Manhattan Is My Beat
- First edition
- Author: Jeffery Deaver
- Language: English
- Series: Rune Trilogy
- Genre: Crime
- Publisher: Bantam Books
- Publication date: 1988
- Media type: Print (Hardback & Paperback)
- Pages: 228
- ISBN: 0-553-28061-9
- OCLC: 45328078
- Preceded by: None
- Followed by: Death of a Blue Movie Star

= Manhattan Is My Beat =

1988 crime novel by Jeffery Deaver

Manhattan Is My Beat is a crime novel by American writer Jeffery Deaver.
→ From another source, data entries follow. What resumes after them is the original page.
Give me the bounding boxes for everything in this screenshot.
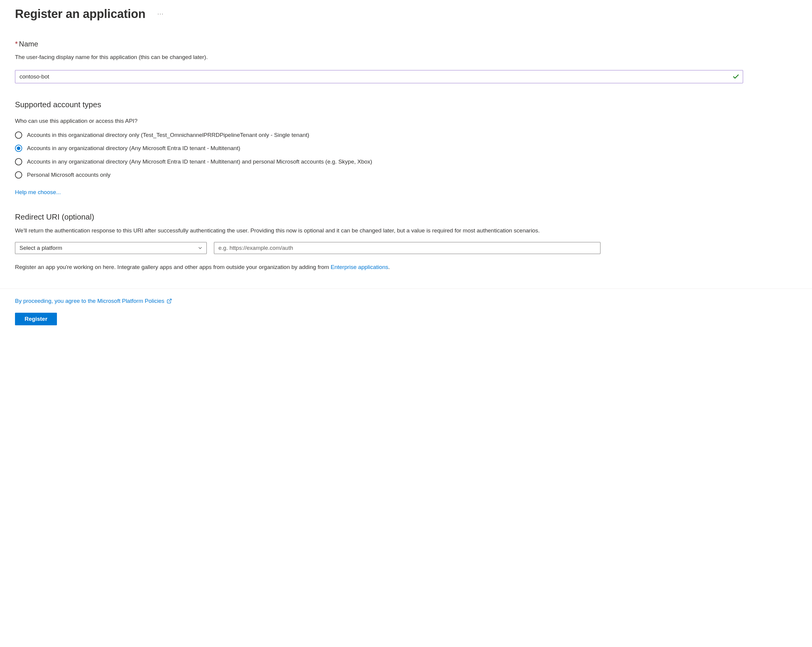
radio-option-multitenant-personal[interactable]: Accounts in any organizational directory… (15, 157, 797, 166)
required-asterisk: * (15, 40, 18, 48)
radio-option-personal-only[interactable]: Personal Microsoft accounts only (15, 171, 797, 179)
radio-option-multitenant[interactable]: Accounts in any organizational directory… (15, 144, 797, 153)
help-me-choose-link[interactable]: Help me choose... (15, 189, 61, 195)
enterprise-applications-link[interactable]: Enterprise applications (331, 264, 388, 270)
policies-link-text: By proceeding, you agree to the Microsof… (15, 298, 164, 304)
radio-indicator (15, 171, 22, 179)
radio-label: Personal Microsoft accounts only (27, 171, 111, 179)
external-link-icon (166, 298, 172, 304)
page-title: Register an application (15, 7, 146, 21)
name-label: *Name (15, 40, 797, 48)
chevron-down-icon (197, 245, 203, 251)
page-header: Register an application ··· (15, 7, 797, 21)
footer-divider (0, 288, 812, 289)
integrate-text: Register an app you're working on here. … (15, 263, 797, 272)
integrate-suffix: . (388, 264, 390, 270)
redirect-inputs-row: Select a platform (15, 242, 797, 254)
radio-option-single-tenant[interactable]: Accounts in this organizational director… (15, 131, 797, 140)
name-section: *Name The user-facing display name for t… (15, 40, 797, 83)
redirect-uri-section: Redirect URI (optional) We'll return the… (15, 212, 797, 272)
radio-label: Accounts in this organizational director… (27, 131, 309, 140)
redirect-description: We'll return the authentication response… (15, 226, 728, 235)
redirect-heading: Redirect URI (optional) (15, 212, 797, 222)
name-input[interactable] (15, 70, 743, 83)
platform-select[interactable]: Select a platform (15, 242, 207, 254)
svg-line-0 (169, 299, 171, 301)
more-actions-button[interactable]: ··· (156, 9, 165, 18)
platform-policies-link[interactable]: By proceeding, you agree to the Microsof… (15, 298, 172, 304)
radio-indicator (15, 131, 22, 139)
radio-indicator (15, 145, 22, 152)
name-input-wrapper (15, 70, 743, 83)
integrate-prefix: Register an app you're working on here. … (15, 264, 331, 270)
register-button[interactable]: Register (15, 313, 57, 325)
radio-indicator (15, 158, 22, 165)
radio-label: Accounts in any organizational directory… (27, 144, 240, 153)
name-label-text: Name (19, 40, 38, 48)
radio-inner-dot (17, 146, 20, 150)
redirect-uri-input[interactable] (214, 242, 600, 254)
radio-label: Accounts in any organizational directory… (27, 157, 372, 166)
account-types-section: Supported account types Who can use this… (15, 100, 797, 195)
account-types-question: Who can use this application or access t… (15, 118, 797, 124)
name-description: The user-facing display name for this ap… (15, 53, 797, 62)
platform-select-value: Select a platform (20, 245, 62, 251)
account-types-heading: Supported account types (15, 100, 797, 109)
account-types-radio-group: Accounts in this organizational director… (15, 131, 797, 179)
Published in 1988, it is both the first novel in the Rune trilogy as well as Deaver's debut novel.

==Synopsis==
Rune is a street-wise twenty-year-old, not long arrived in New York City, but she's already found herself a squat in an empty loft. She's also landed a job in a video store, Washington Square Video, that lets her pursue her interest in old movies; it's also where she meets Mr. Kelly, a lonely old man who rents the same tape over and over: a crime film based on a true story called Manhattan Is My Beat.

When Rune goes to visit him for a routine tape collection and finds him dead, the police suspect a robbery. However, Rune is convinced that the true answer to the mystery lies with the tape of Manhattan Is My Beat. This conviction draws her into a dangerous adventure against those who will stop at nothing to hide the truth and don't believe in Hollywood endings.

==Other media==
Manhattan Is My Beat has been optioned by Double B Productions. The novel is being adapted by Double B Partners, John and Lisa Bishop.